9615-12

CIS 9615. Analysis of Algorithms

Tractability and Approximation

1. Complexity classes

The time efficiency of algorithms: running time vs. time growth, compared to other algorithms vs. compared to a growth order.

In terms of growth order, polynomial-time algorithms are usually considered as tractable (efficient, affordable).

Complexity of algorithm vs. complexity of problem.

General representation: An abstract problem Q is a binary relation on a set I of problem instances and a set S of problem solutions. It becomes a concrete problem when every instance is represented by a binary encoding, with the length of the string taken as the size of instance.

A decision problem: a solution is "yes" or "no". Many other types of problems can be casted into a related decision problem that is no harder.

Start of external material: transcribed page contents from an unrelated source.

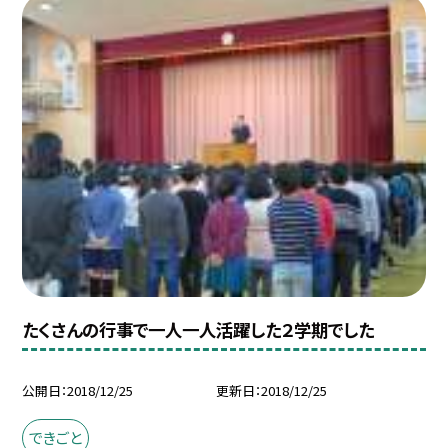
たくさんの行事で一人一人活躍した２学期でした
公開日
2018/12/25
更新日
2018/12/25
できごと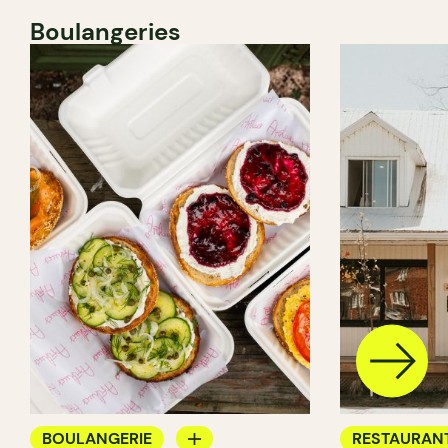
Boulangeries
BOULANGERIE
RESTAURAN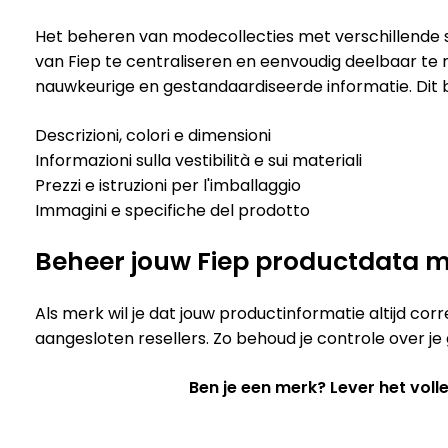
Het beheren van modecollecties met verschillende st
van Fiep te centraliseren en eenvoudig deelbaar te m
nauwkeurige en gestandaardiseerde informatie. Dit b
Descrizioni, colori e dimensioni
Informazioni sulla vestibilità e sui materiali
Prezzi e istruzioni per l'imballaggio
Immagini e specifiche del prodotto
Beheer jouw Fiep productdata me
Als merk wil je dat jouw productinformatie altijd co
aangesloten resellers. Zo behoud je controle over je 
Ben je een merk? Lever het vol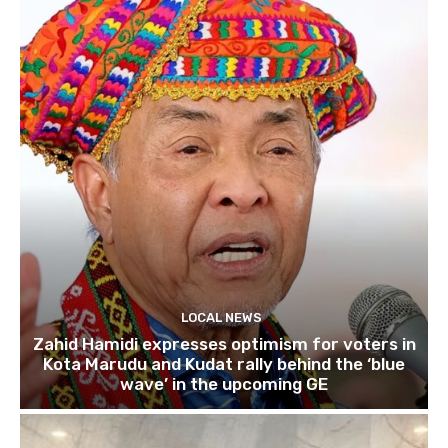
LOCAL NEWS
Zahid Hamidi expresses optimism for voters in
Kota Marudu and Kudat rally behind the ‘blue
wave’ in the upcoming GE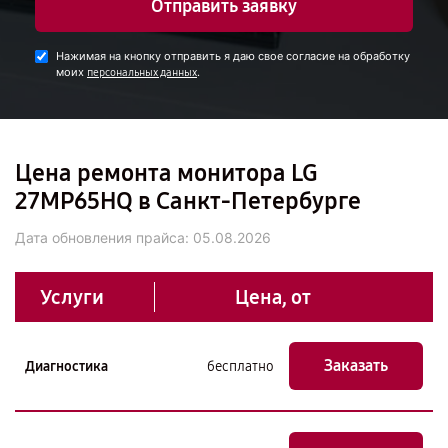
Отправить заявку
Нажимая на кнопку отправить я даю свое согласие на обработку
моих
.
персональных данных
Цена ремонта монитора LG
27MP65HQ в Санкт-Петербурге
Дата обновления прайса:
05.08.2026
Услуги
Цена, от
Заказать
Диагностика
бесплатно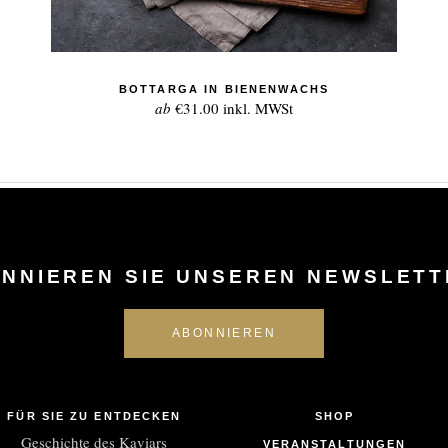
BOTTARGA IN BIENENWACHS
ab
€31.00
inkl. MWSt
NNIEREN SIE UNSEREN NEWSLETT
FÜR SIE ZU ENTDECKEN
SHOP
Geschichte des Kaviars
VERANSTALTUNGEN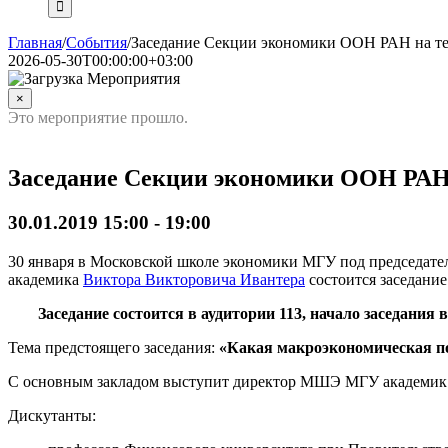
Главная
/
События
/
Заседание Секции экономики ООН РАН на те
2026-05-30T00:00:00+03:00
×
Это мероприятие прошло.
Заседание Секции экономики ООН РАН 
30.01.2019 15:00
-
19:00
30 января в Московской школе экономики МГУ под председате
академика
Виктора Викторовича Ивантера
состоится заседани
Заседание состоится в аудитории 113, начало заседания в
Тема предстоящего заседания:
«Какая макроэкономическая п
С основным закладом выступит директор МШЭ МГУ академи
Дискутанты: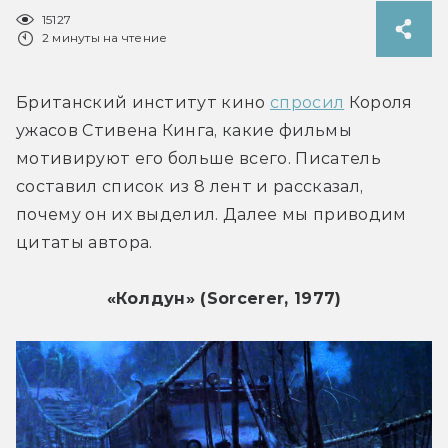
15127
2 минуты на чтение
Британский институт кино 
спросил
 Короля 
ужасов Стивена Кинга, какие фильмы 
мотивируют его больше всего. Писатель 
составил список из 8 лент и рассказал, 
почему он их выделил. Далее мы приводим 
цитаты автора.
«Колдун» (Sorcerer, 1977)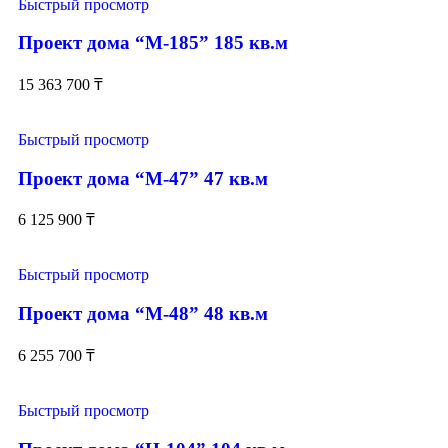
Быстрый просмотр
Проект дома “М-185” 185 кв.м
15 363 700
₸
Быстрый просмотр
Проект дома “М-47” 47 кв.м
6 125 900
₸
Быстрый просмотр
Проект дома “М-48” 48 кв.м
6 255 700
₸
Быстрый просмотр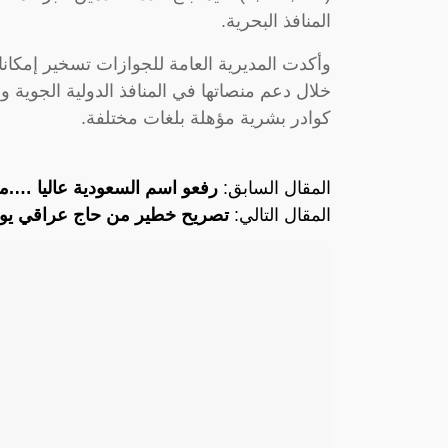
المنافذ البحرية.
وأكدت المديرية العامة للجوازات تسخير إمكا
خلال دعم منصاتها في المنافذ الدولية الجوية وال
كوادر بشرية مؤهلة بلغات مختلفة. ‏
المقال السابق:
رفعو اسم السعودية عاليا ….م
المقال التالي:
تصريح خطير من حاج عراقي يو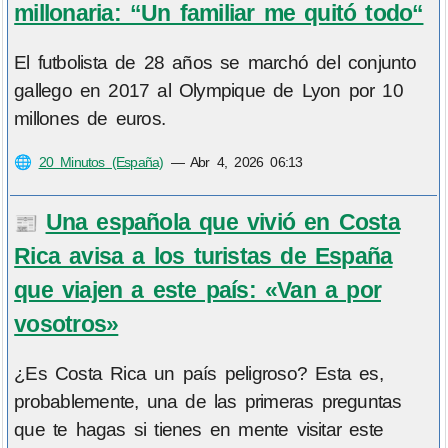
millonaria: “Un familiar me quitó todo“
El futbolista de 28 años se marchó del conjunto
gallego en 2017 al Olympique de Lyon por 10
millones de euros.
🌐
20 Minutos (España)
—
Abr 4, 2026 06:13
Una española que vivió en Costa
📰
Rica avisa a los turistas de España
que viajen a este país: «Van a por
vosotros»
¿Es Costa Rica un país peligroso? Esta es,
probablemente, una de las primeras preguntas
que te hagas si tienes en mente visitar este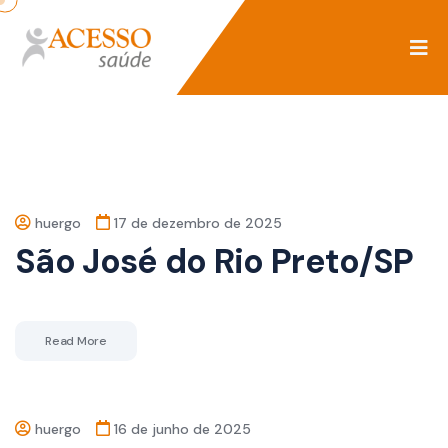
huergo
17 de dezembro de 2025
São José do Rio Preto/SP
Read More
huergo
16 de junho de 2025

For example, an optimization problem "Find the shortest path" can be casted into decision problem "Does the shortest path have length k?".

A decision problem is often represented by a formal language whose sentences corresponds to problem instances whose answer is "yes". In this way, "to solve a decision problem" becomes "to decide whether a language accepts a sentence". A complexity class is a class of languages of a certain complexity.

The complexity class P is the class of languages that can be decided by a polynomial-time algorithm, i.e., there is a constant k such that for any length-n binary string x, algorithm A correctly accepts or rejects x in time O(n^k).

The complexity class NP is the class of languages that can be verified by a polynomial-time algorithm. A two-argument algorithm A verifies an input string x if there exists a certificate y (which is also a binary string) such as A(x, y) = 1. Intuitively, the algorithm A uses the certificate y to prove that x is in L.

Obviously, P ⊆ NP, but whether P = NP is a pending problem.

A problem P can be reduced to another problem Q if any instance of P can be mapped into an instance of Q, and the solution to Q provides a solution to the instance of P. A language L₁ can be reduced into a language L₂ in polynomial time, we have L₁ ≤_p L₂. In this situation, if L₂ is in P, so is L₁.

A binary language L is "NP-complete" (or "in NPC") if it is in NP, and every NP problem can be reduced to it. Defined in this way, if any language in NPC is also in P, then P = NP.

Since there are already many known NPC problems, we can prove a new NP problem belongs to this category by reducing (in polynomial time) a known NPC problem into it.

So far, all known algorithms of NPC problems take exponential time, so these problems are considered as "intractable" or "hard". Most people believe that P and NPC are two subsets of NP that have no common element. However, it hasn't been proved yet.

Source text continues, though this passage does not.